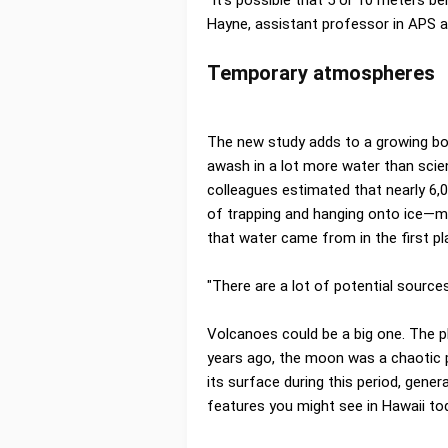
Hayne, assistant professor in APS 
Temporary atmospheres
The new study adds to a growing b
awash in a lot more water than scien
colleagues estimated that nearly 6,
of trapping and hanging onto ice—mo
that water came from in the first pla
"There are a lot of potential source
Volcanoes could be a big one. The pl
years ago, the moon was a chaotic 
its surface during this period, genera
features you might see in Hawaii 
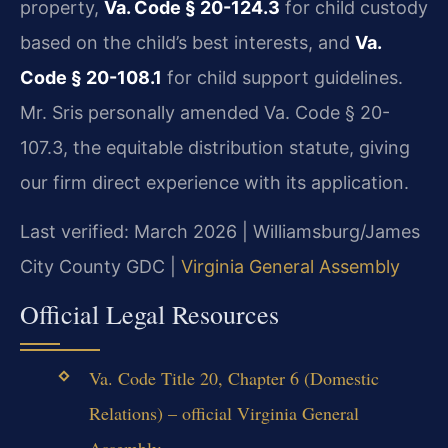
property,
Va. Code § 20-124.3
for child custody
based on the child’s best interests, and
Va.
Code § 20-108.1
for child support guidelines.
Mr. Sris personally amended Va. Code § 20-
107.3, the equitable distribution statute, giving
our firm direct experience with its application.
Last verified: March 2026 | Williamsburg/James
City County GDC |
Virginia General Assembly
Official Legal Resources
Va. Code Title 20, Chapter 6 (Domestic
Relations) – official Virginia General
Assembly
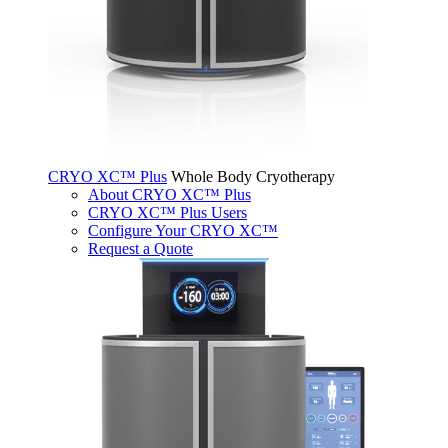
CRYO XC™ Plus
Whole Body Cryotherapy
About CRYO XC™ Plus
CRYO XC™ Plus Users
Configure Your CRYO XC™
Request a Quote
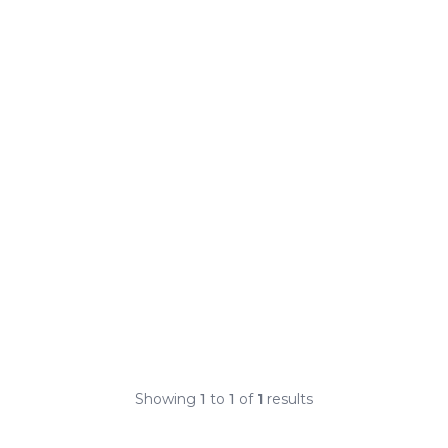
Showing
1
to
1
of
1
results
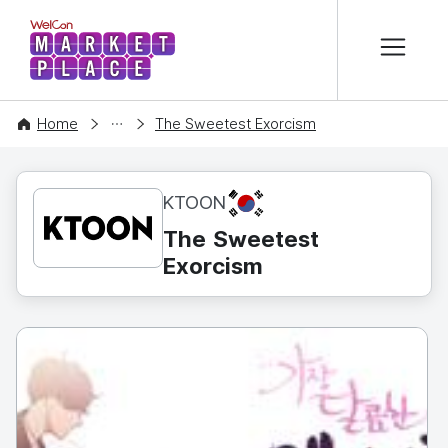
본문 바로가기
WelCon MARKETPLACE
CONTENT
Home
The Sweetest Exorcism
KR
KTOON
The Sweetest
Exorcism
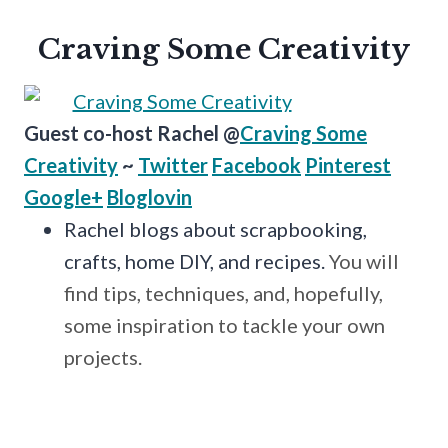
Craving Some Creativity
Guest co-host Rachel @
Craving Some
Creativity
~
Twitter
Facebook
Pinterest
Google+
Bloglovin
Rachel blogs about scrapbooking,
crafts, home DIY, and recipes.
You will
find tips, techniques, and, hopefully,
some inspiration to tackle your own
projects.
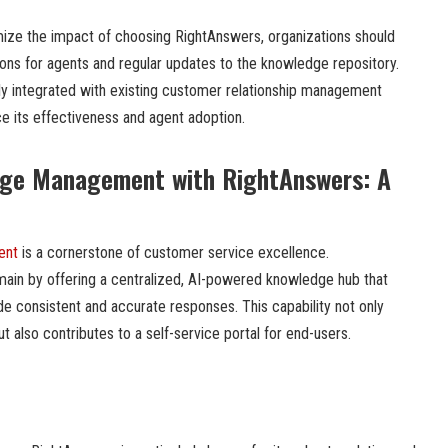
ze the impact of choosing RightAnswers, organizations should
sions for agents and regular updates to the knowledge repository.
ully integrated with existing customer relationship management
e its effectiveness and agent adoption.
ge Management with RightAnswers: A
ent
is a cornerstone of customer service excellence.
main by offering a centralized, AI-powered knowledge hub that
consistent and accurate responses. This capability not only
also contributes to a self-service portal for end-users.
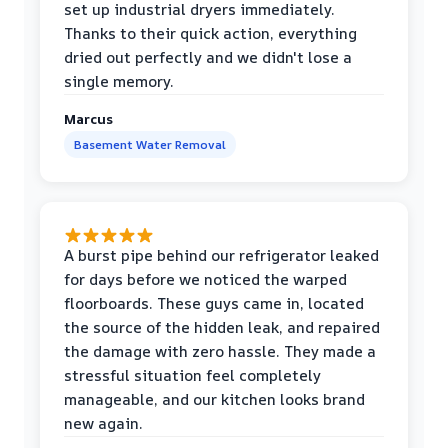
set up industrial dryers immediately.
Thanks to their quick action, everything
dried out perfectly and we didn't lose a
single memory.
Marcus
Basement Water Removal
A burst pipe behind our refrigerator leaked
for days before we noticed the warped
floorboards. These guys came in, located
the source of the hidden leak, and repaired
the damage with zero hassle. They made a
stressful situation feel completely
manageable, and our kitchen looks brand
new again.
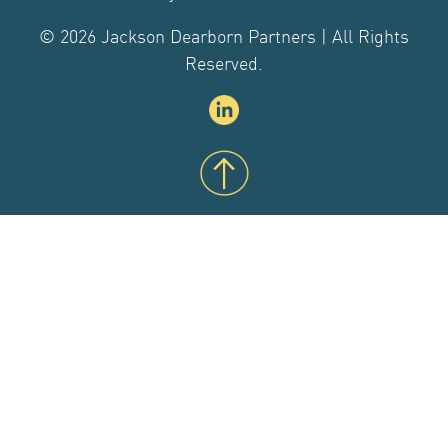
CONTACT US
© 2026 Jackson Dearborn Partners | All Rights
Reserved.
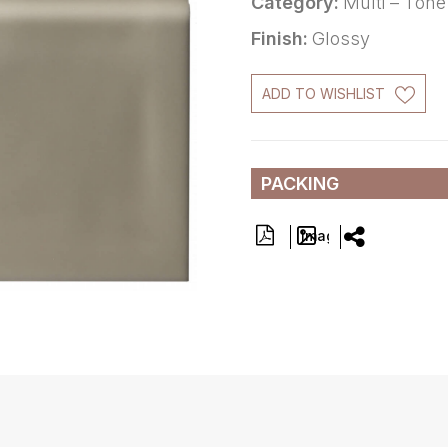
Category:
Multi – Tone
Finish:
Glossy
ADD TO WISHLIST
PACKING
Image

* Your goal
Omit every picture, then write out the entries above exactly.

* Task answer
Hayne, assistant professor in APS 
Temporary atmospheres
The new study adds to a growing b
awash in a lot more water than scien
colleagues estimated that nearly 6,
of trapping and hanging onto ice—mo
that water came from in the first pla
"There are a lot of potential source
Volcanoes could be a big one. The pl
years ago, the moon was a chaotic 
its surface during this period, genera
features you might see in Hawaii 
property,
Va. Code § 20-124.3
for child custody
based on the child’s best interests, and
Va.
Code § 20-108.1
for child support guidelines.
Mr. Sris personally amended Va. Code § 20-
107.3, the equitable distribution statute, giving
our firm direct experience with its application.
Last verified: March 2026 | Williamsburg/James
City County GDC |
Virginia General Assembly
Official Legal Resources
Va. Code Title 20, Chapter 6 (Domestic
Relations) – official Virginia General
Assembly
CRYO XC™ Plus
Whole Body Cryotherapy
About CRYO XC™ Plus
CRYO XC™ Plus Users
Configure Your CRYO XC™
Request a Quote
Showing
1
to
1
of
1
results
본문 바로가기
WelCon MARKETPLACE
CONTENT
Home
The Sweetest Exorcism
KR
KTOON
The Sweetest
Exorcism
Craving Some Creativity
Guest co-host Rachel @
Craving Some
Creativity
~
Twitter
Facebook
Pinterest
Google+
Bloglovin
Rachel blogs about scrapbooking,
crafts, home DIY, and recipes.
You will
find tips, techniques, and, hopefully,
some inspiration to tackle your own
projects.
ze the impact of choosing RightAnswers, organizations should
sions for agents and regular updates to the knowledge repository.
ully integrated with existing customer relationship management
e its effectiveness and agent adoption.
ge Management with RightAnswers: A
ent
is a cornerstone of customer service excellence.
main by offering a centralized, AI-powered knowledge hub that
consistent and accurate responses. This capability not only
also contributes to a self-service portal for end-users.
set up industrial dryers immediately.
Thanks to their quick action, everything
dried out perfectly and we didn't lose a
single memory.
Marcus
Basement Water Removal
A burst pipe behind our refrigerator leaked
for days before we noticed the warped
floorboards. These guys came in, located
the source of the hidden leak, and repaired
the damage with zero hassle. They made a
stressful situation feel completely
manageable, and our kitchen looks brand
new again.
CONTACT US
© 2026 Jackson Dearborn Partners | All Rights
Reserved.
Category:
Multi – Tone
Finish:
Glossy
ADD TO WISHLIST
PACKING
Image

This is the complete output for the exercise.